The task »
Look through the records, and wherever the string "próximas" turns up, copy out that line.

[Data items]

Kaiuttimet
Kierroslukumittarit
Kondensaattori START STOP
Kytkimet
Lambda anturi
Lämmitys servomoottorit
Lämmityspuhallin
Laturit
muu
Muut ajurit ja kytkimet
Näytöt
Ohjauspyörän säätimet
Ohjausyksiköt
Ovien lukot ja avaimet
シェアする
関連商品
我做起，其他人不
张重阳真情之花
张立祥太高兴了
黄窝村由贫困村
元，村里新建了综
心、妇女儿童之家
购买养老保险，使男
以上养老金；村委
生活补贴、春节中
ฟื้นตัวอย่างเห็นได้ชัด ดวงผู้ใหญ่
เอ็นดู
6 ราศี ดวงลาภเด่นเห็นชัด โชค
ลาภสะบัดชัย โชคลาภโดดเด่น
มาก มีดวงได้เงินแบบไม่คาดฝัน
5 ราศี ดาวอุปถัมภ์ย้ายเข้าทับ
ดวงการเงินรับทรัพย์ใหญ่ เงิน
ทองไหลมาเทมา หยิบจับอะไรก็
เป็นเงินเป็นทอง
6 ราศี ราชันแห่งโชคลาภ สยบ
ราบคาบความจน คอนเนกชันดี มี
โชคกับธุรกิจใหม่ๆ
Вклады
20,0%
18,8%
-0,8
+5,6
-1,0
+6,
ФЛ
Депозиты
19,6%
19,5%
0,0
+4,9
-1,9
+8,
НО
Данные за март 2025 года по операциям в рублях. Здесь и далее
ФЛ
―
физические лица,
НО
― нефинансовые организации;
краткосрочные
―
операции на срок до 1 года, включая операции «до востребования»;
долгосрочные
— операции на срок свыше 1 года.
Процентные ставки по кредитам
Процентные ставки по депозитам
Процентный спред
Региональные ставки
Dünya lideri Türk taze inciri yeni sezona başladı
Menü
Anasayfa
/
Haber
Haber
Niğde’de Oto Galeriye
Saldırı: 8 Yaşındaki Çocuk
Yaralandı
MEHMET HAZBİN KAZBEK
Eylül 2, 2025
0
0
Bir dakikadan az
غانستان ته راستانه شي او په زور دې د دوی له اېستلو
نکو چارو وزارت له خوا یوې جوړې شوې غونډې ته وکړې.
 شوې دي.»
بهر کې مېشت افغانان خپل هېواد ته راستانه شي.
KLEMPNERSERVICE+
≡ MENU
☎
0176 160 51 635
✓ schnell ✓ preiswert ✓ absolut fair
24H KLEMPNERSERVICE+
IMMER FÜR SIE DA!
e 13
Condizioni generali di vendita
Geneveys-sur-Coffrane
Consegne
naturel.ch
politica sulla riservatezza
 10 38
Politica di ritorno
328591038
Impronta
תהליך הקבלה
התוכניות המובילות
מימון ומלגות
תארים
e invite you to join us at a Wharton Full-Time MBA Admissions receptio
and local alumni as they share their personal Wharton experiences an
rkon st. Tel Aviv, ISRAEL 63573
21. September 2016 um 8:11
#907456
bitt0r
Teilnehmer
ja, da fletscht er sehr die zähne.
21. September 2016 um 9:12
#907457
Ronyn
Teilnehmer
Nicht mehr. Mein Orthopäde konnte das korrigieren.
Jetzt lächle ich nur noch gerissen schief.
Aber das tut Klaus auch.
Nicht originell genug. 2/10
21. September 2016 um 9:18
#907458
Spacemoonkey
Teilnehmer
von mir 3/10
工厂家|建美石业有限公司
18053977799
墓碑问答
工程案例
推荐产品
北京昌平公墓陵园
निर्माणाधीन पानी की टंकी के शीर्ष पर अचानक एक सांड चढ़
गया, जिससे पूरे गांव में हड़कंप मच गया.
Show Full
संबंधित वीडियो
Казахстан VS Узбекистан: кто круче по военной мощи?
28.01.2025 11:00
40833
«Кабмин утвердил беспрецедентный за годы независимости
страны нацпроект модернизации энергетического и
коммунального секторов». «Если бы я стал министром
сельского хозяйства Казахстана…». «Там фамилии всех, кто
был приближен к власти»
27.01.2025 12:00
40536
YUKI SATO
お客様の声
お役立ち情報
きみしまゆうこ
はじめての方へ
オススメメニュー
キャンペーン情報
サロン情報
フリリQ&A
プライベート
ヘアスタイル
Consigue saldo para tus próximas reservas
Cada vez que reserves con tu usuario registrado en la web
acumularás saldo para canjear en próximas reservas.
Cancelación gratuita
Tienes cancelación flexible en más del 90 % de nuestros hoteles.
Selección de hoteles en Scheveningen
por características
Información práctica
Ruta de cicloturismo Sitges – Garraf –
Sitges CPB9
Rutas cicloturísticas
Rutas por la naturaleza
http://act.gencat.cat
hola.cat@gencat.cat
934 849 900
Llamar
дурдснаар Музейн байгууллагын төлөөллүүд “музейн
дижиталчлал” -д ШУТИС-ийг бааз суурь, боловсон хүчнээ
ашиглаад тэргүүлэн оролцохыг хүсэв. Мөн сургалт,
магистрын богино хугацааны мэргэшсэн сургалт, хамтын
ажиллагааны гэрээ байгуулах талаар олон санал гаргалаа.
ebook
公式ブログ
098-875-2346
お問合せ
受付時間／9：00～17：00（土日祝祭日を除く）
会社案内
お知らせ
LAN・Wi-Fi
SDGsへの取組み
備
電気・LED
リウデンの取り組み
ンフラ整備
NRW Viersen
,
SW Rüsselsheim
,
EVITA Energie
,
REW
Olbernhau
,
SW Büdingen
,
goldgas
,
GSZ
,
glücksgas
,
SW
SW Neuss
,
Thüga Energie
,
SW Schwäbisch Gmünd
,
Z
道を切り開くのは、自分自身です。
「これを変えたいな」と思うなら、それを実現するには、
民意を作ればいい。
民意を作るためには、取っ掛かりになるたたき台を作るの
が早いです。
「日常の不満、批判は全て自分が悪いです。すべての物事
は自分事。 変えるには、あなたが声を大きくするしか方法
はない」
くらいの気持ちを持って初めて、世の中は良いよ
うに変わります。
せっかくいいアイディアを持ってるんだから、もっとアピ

Finished task »
Consigue saldo para tus próximas reservas
acumularás saldo para canjear en próximas reservas.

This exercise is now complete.